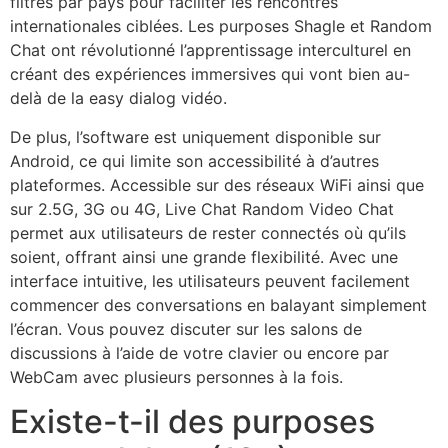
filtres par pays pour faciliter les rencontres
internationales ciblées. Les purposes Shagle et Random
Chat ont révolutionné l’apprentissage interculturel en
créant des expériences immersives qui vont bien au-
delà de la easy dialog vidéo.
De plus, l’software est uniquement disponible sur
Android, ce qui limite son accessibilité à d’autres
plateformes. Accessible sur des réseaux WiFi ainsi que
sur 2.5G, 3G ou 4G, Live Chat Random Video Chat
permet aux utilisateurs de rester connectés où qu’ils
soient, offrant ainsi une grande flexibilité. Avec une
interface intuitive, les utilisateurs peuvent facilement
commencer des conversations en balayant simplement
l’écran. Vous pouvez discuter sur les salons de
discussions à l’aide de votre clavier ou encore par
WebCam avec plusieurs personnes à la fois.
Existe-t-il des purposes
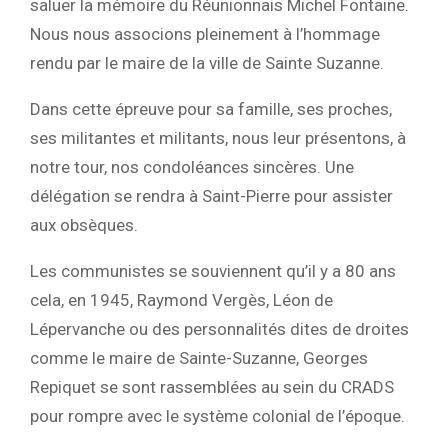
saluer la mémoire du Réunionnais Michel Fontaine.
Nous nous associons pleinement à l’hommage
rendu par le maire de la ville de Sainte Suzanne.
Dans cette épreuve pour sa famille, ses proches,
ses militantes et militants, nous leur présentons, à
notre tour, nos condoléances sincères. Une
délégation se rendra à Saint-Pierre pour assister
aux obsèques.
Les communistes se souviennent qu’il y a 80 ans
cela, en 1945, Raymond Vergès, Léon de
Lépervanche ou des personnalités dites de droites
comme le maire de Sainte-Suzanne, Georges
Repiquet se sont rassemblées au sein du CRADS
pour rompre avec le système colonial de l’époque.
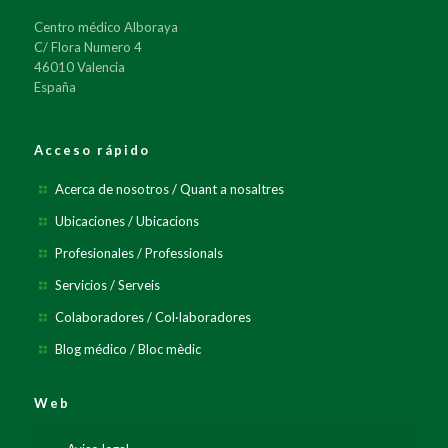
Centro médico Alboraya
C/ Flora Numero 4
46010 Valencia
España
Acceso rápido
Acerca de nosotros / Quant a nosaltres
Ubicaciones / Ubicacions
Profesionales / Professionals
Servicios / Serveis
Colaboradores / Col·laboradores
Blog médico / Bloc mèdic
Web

☆ ☆ ☆ ☆

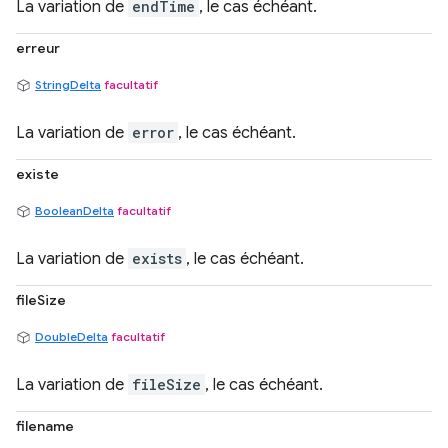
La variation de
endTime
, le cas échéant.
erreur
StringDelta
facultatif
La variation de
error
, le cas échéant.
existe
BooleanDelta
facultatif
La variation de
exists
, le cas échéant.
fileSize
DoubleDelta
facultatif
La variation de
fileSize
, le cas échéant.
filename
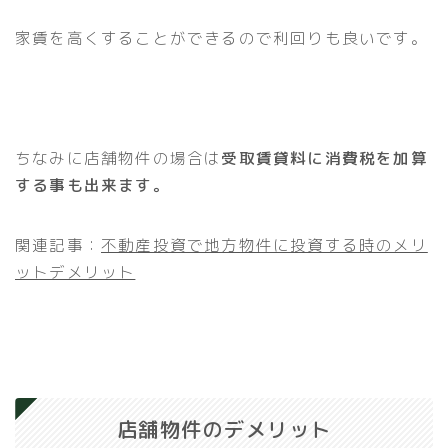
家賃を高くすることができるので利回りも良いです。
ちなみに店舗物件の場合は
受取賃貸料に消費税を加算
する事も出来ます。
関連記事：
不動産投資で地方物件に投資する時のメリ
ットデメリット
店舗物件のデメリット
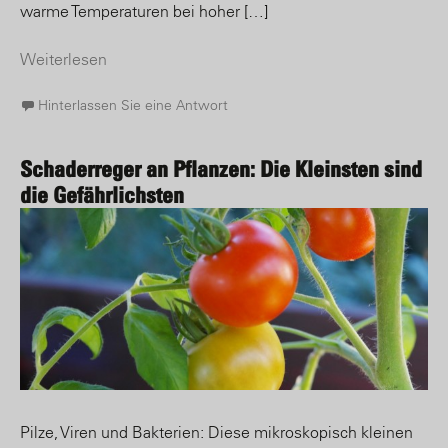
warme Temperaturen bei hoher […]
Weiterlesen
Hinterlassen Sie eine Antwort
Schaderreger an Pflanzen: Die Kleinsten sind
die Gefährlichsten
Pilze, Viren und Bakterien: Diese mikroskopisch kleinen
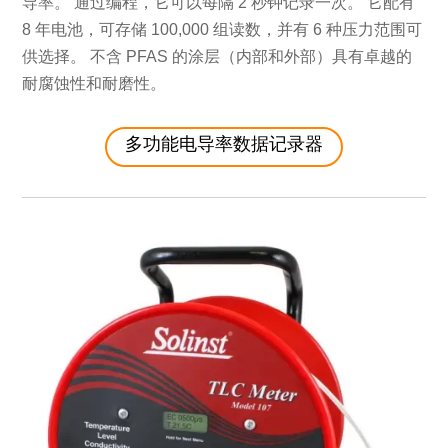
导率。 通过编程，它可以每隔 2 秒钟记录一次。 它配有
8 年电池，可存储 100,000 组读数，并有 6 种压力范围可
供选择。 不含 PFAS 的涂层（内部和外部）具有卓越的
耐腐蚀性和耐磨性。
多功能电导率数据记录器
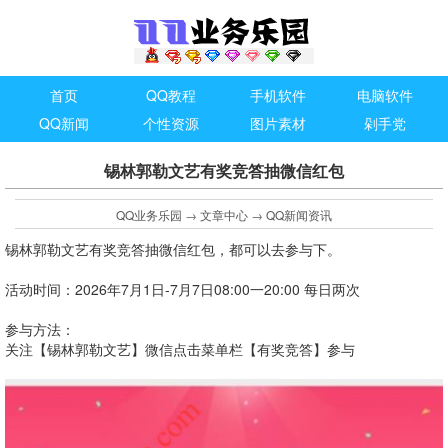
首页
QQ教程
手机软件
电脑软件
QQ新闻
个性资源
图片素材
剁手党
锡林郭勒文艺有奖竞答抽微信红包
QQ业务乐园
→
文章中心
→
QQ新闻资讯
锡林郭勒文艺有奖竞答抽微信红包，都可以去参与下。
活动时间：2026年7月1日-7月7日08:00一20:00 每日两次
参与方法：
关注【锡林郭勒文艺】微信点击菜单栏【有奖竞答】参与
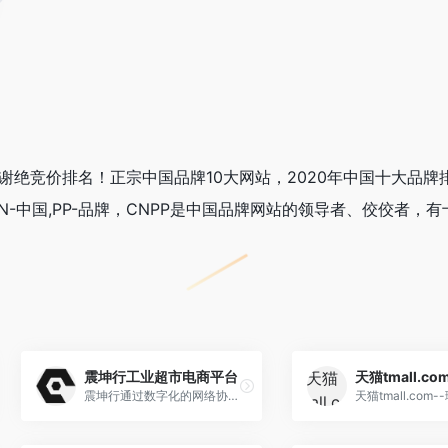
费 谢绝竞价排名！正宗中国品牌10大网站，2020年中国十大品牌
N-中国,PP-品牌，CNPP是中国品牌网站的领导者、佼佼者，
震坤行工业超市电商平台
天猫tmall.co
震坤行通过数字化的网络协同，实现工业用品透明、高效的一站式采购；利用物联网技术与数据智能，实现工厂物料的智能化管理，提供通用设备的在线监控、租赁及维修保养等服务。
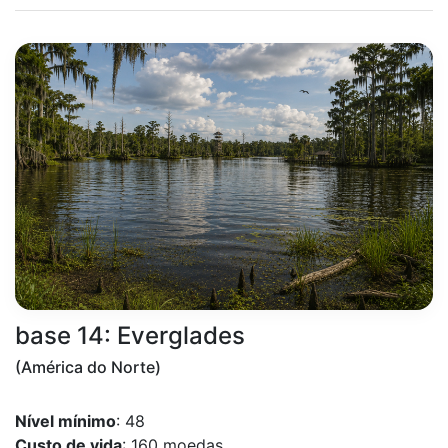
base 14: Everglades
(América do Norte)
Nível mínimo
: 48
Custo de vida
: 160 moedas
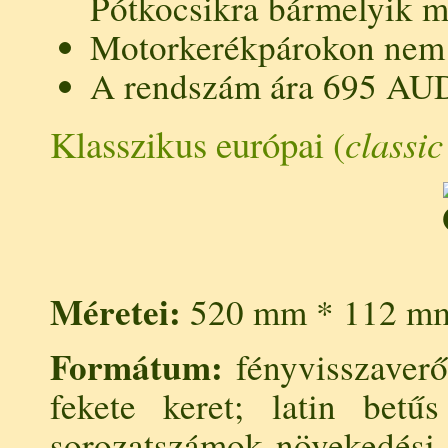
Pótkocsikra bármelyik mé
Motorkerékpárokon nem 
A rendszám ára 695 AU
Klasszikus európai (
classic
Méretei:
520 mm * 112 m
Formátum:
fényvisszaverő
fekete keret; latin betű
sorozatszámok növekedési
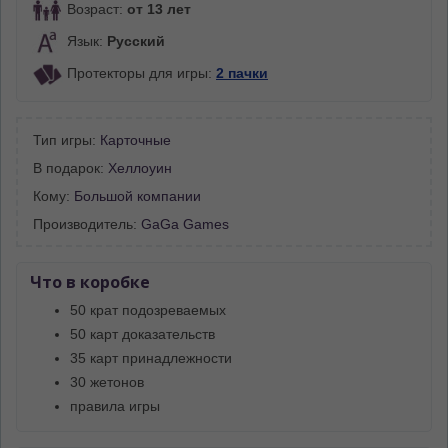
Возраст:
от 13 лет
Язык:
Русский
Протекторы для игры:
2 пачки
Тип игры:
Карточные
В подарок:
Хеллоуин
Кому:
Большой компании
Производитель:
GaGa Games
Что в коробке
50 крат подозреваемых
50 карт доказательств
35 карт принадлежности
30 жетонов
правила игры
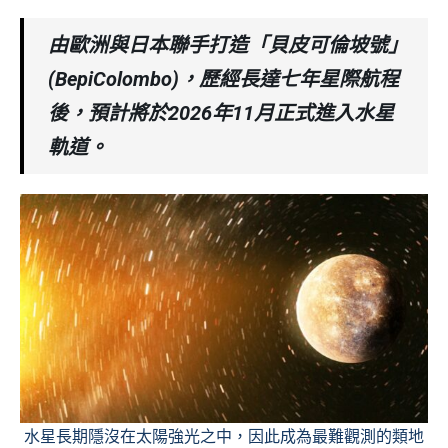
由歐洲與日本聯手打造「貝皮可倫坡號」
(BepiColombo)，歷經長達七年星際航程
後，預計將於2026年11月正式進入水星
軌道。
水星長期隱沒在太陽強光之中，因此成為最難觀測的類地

☆ ☆ ☆ ☆

AIM OF THE EXERCISE: Give back, exactly as written, the stretch from the line with "由歐洲與日本聯手打造「貝皮可倫坡號」" through the line with "水星長期隱沒在太陽強光之中，因此成為最難觀測的類地", and no other lines from the records above.

PROBLEM SOLUTION:
由歐洲與日本聯手打造「貝皮可倫坡號」
(BepiColombo)，歷經長達七年星際航程
後，預計將於2026年11月正式進入水星
軌道。
水星長期隱沒在太陽強光之中，因此成為最難觀測的類地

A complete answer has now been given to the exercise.